Based on UN estimates, two young girls have female genital mutilation performed on them every minute. In a majority of countries, girls are cut before the age of five. This is happening in Ireland and young girls have been taken out of Ireland to have this practice performed on them. It is estimated that 5,790 girls and women living in Ireland have experienced FGM. Some 2,639 girls may be at risk of being subjected to it. We need to stop this practice in the first instance and there needs to be a cross-departmental approach to it. Will the Minister sit down with the Minister for Health and the Minister with responsibility for equality and integration and lead a cross-departmental approach to this issue?

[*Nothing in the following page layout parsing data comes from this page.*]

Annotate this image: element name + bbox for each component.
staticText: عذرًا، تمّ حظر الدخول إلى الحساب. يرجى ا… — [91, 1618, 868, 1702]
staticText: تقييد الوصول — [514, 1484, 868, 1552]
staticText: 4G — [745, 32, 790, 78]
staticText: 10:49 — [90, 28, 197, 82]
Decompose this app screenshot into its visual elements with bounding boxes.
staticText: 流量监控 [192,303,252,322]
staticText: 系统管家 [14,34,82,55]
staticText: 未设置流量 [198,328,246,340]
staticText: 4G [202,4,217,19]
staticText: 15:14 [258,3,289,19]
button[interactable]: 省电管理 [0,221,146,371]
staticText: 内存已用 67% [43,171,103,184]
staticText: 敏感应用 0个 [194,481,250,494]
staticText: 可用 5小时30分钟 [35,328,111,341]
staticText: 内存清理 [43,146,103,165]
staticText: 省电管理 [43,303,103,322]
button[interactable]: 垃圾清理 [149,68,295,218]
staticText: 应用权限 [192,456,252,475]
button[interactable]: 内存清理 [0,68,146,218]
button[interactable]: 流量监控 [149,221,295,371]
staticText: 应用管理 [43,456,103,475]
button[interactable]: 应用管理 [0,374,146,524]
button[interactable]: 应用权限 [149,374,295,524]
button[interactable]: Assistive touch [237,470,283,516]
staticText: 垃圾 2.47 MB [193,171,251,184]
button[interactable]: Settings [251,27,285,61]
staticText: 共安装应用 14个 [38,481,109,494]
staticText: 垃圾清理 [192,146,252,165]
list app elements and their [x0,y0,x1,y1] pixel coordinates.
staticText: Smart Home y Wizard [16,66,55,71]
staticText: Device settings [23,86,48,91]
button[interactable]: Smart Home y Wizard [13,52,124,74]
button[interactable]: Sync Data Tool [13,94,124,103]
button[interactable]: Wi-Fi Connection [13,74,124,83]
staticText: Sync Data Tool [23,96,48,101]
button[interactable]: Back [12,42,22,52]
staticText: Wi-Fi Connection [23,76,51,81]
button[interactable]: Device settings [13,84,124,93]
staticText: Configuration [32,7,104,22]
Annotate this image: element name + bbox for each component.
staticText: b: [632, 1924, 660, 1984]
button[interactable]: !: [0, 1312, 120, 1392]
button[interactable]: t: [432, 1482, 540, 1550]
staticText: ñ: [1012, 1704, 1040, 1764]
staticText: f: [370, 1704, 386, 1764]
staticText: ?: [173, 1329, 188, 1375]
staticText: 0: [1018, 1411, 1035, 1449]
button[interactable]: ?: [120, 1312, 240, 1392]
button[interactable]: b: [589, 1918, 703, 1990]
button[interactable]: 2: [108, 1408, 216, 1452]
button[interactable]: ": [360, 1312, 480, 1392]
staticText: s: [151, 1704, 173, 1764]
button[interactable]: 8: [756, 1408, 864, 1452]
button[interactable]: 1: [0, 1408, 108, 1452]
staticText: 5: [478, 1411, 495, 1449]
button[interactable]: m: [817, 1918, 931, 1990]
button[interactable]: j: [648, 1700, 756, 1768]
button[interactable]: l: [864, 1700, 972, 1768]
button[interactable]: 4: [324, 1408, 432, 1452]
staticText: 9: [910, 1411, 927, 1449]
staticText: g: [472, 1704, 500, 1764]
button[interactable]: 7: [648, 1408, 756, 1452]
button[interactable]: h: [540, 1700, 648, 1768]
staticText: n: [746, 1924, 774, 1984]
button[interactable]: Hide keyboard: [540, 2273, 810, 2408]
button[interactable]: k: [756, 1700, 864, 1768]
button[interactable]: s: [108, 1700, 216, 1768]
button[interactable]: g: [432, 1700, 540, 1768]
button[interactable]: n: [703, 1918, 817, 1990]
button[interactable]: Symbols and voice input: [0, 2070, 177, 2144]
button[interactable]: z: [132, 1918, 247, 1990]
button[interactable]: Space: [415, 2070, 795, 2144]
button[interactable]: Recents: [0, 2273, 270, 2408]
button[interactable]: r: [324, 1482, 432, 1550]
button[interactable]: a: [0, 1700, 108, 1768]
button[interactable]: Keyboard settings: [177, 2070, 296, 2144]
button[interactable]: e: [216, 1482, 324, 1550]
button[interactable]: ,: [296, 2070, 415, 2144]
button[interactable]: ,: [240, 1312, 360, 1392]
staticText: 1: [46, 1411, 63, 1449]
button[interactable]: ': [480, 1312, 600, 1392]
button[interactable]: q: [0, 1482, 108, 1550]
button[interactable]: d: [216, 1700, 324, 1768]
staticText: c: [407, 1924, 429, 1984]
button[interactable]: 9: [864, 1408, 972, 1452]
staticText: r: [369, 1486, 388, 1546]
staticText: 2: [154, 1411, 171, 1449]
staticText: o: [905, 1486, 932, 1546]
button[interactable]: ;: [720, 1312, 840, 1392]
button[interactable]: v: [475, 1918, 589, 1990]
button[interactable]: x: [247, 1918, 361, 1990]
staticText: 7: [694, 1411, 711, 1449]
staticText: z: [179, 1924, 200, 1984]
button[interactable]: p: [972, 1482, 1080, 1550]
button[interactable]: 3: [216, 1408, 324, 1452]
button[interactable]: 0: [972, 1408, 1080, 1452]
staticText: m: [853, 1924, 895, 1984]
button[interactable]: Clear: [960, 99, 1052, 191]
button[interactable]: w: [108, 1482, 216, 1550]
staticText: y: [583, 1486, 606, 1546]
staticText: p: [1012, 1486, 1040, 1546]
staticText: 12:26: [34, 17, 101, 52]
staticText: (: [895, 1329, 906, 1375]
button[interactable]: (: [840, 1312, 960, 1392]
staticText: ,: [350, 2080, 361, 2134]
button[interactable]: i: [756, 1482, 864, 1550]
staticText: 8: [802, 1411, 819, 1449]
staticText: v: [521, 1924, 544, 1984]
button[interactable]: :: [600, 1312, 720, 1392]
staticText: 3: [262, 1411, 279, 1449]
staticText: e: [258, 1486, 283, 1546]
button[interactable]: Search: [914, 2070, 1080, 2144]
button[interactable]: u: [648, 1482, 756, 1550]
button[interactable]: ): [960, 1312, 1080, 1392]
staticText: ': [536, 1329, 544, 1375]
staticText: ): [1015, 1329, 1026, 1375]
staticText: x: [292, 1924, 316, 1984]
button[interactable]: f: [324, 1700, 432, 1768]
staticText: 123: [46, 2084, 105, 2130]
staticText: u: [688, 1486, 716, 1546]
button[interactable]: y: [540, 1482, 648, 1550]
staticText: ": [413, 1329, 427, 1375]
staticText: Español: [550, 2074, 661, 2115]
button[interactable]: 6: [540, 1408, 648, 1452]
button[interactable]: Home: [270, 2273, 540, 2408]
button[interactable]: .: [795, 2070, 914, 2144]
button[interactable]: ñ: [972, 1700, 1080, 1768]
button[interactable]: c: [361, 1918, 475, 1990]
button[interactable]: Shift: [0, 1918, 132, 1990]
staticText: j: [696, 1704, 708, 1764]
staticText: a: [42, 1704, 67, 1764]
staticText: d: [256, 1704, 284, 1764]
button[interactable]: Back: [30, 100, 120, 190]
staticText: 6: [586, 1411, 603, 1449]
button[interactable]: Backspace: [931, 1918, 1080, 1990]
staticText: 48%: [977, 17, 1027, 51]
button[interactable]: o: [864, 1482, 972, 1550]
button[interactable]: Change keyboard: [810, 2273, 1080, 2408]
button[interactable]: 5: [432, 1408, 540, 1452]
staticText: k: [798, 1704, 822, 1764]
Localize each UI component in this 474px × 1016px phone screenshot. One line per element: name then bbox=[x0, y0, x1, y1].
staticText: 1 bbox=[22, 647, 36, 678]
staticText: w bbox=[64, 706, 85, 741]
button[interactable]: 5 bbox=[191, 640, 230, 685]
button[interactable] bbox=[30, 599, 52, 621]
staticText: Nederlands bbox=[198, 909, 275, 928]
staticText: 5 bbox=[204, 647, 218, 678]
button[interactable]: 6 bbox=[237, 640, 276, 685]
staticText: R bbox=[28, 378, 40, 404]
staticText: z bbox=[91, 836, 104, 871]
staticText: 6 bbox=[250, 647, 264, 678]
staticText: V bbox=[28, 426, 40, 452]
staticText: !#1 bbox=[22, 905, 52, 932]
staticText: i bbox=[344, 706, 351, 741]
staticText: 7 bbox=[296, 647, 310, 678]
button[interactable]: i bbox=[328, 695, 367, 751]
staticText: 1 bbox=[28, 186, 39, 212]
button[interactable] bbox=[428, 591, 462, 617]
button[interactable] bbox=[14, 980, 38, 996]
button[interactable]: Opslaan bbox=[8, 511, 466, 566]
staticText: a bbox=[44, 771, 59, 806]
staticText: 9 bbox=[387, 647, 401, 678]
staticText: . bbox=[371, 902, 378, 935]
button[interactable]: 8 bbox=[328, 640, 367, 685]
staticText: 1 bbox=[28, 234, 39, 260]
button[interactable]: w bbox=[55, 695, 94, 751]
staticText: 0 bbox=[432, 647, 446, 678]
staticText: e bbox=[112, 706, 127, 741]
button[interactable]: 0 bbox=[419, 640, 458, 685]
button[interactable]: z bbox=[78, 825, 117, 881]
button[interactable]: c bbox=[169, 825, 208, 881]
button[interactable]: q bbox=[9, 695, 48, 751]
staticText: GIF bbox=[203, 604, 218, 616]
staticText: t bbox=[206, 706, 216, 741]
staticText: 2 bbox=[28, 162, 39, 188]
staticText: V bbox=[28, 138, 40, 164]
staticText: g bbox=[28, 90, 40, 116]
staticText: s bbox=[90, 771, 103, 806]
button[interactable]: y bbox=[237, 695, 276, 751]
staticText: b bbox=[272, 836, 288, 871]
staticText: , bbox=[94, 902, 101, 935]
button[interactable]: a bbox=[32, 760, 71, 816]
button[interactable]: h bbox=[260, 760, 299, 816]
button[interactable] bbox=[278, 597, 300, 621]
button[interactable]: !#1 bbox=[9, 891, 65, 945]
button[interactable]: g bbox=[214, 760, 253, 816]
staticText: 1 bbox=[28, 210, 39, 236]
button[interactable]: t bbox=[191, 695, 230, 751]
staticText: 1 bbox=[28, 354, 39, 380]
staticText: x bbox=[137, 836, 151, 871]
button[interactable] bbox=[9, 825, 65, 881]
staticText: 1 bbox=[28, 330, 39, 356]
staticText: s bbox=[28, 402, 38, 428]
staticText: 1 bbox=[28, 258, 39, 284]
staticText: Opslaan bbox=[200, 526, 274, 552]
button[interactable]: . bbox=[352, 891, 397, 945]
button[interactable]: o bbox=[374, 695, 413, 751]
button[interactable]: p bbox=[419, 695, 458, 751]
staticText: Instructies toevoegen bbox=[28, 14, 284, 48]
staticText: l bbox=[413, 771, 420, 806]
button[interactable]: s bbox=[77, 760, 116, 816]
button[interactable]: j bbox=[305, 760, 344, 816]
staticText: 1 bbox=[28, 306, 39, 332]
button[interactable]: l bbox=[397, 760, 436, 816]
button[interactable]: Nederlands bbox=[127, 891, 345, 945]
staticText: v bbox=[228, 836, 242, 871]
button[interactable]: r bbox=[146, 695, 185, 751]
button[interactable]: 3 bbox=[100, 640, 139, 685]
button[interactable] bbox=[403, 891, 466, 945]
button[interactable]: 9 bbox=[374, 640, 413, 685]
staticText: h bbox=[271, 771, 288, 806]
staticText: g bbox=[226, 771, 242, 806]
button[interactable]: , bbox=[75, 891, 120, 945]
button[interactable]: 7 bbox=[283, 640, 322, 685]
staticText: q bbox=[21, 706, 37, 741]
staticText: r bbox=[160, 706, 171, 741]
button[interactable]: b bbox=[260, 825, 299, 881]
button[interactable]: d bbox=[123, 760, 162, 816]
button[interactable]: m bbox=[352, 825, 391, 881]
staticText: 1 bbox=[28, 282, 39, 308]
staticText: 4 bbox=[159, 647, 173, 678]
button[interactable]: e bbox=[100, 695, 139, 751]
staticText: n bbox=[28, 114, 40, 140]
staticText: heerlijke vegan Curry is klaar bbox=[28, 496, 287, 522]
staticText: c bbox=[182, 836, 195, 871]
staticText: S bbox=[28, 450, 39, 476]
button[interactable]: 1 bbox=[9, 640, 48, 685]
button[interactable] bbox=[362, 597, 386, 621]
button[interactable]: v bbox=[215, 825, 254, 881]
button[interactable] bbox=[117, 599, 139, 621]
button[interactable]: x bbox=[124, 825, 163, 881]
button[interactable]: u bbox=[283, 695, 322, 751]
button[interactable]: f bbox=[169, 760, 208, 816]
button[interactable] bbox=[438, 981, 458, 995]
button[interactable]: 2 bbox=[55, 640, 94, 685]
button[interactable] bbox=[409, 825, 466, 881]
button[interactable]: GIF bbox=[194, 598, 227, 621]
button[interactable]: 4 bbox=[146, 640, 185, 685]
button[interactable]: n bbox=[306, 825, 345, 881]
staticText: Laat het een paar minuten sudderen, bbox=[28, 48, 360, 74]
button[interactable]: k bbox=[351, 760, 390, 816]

The Deputy has asked a number of questions there. He is right in saying that first and foremost, we need to stop this practice and a lot of that is done through education of parents and within communities. We will progress this through the second domestic, sexual and gender-based violence strategy, which includes a number of measures. A review is under way and we are looking to develop a third new strategy. Specific to that, an audit will be under way within weeks which will look at all of the various different Departments and agencies, from the Department of Health, the Department of Justice and Equality, the Department of Children and Youth Affairs. In that audit, we will look at the infrastructure and how we will implement these particular policies in a better way. I commit to ensuring that this particular issue is a part of that overall review, not just for the next strategy but we will also ensure that this will be implemented as soon as possible, whether in new or existing structures.

We need to send out a clear message that Ireland will not tolerate female genital mutilation under any circumstance, either in this jurisdiction or outside it. The most powerful step the Minister can take is to lead on this issue by bringing her other two Cabinet colleagues together and to sit down around a table and committing as three Ministers that they will drive the agenda forward on this. Nothing concentrates the minds of public servants more than the Ministers themselves being committed to an issue. I ask the Minister to do that to ensure a strategy is put in place that works with women, men, girls and boys from the communities where FGM is part of their tradition to raise awareness and empower them to reject this practice. I ask the Minister to do so across all of the agencies that work with those communities, such as An Garda Síochána, the health services and the integration agencies because it is only with a co-ordinated strategy that we can eradicate this practice.

I support the Deputy and I agree that we need to eradicate this process. We have made good strides in recent years with the introduction of legislation as a priority as part of the domestic, sexual and gender-based violence strategy. I mention the fact that we have had one conviction. While the number might seem low, there was a significant problem in Ireland whereby this is often only brought to light when there is a medical need following such a procedure and where there is a willingness or ability for an individual to press charges. It is a difficult and complex area but it is only through education, reaching out and engaging with communities that we can address this. I am committed to working with my ministerial colleagues, Deputies O'Gorman and Stephen Donnelly, and with any other Department which may potentially need our support with this issue. As I have mentioned, an audit is due to take place and it will hopefully be done by the end of the year. It is looking to identify how we put in place structures that will ensure that where a particular issue in this area has a number of Ministers working on its behalf, it can be driven either by one Minister or by all of them together.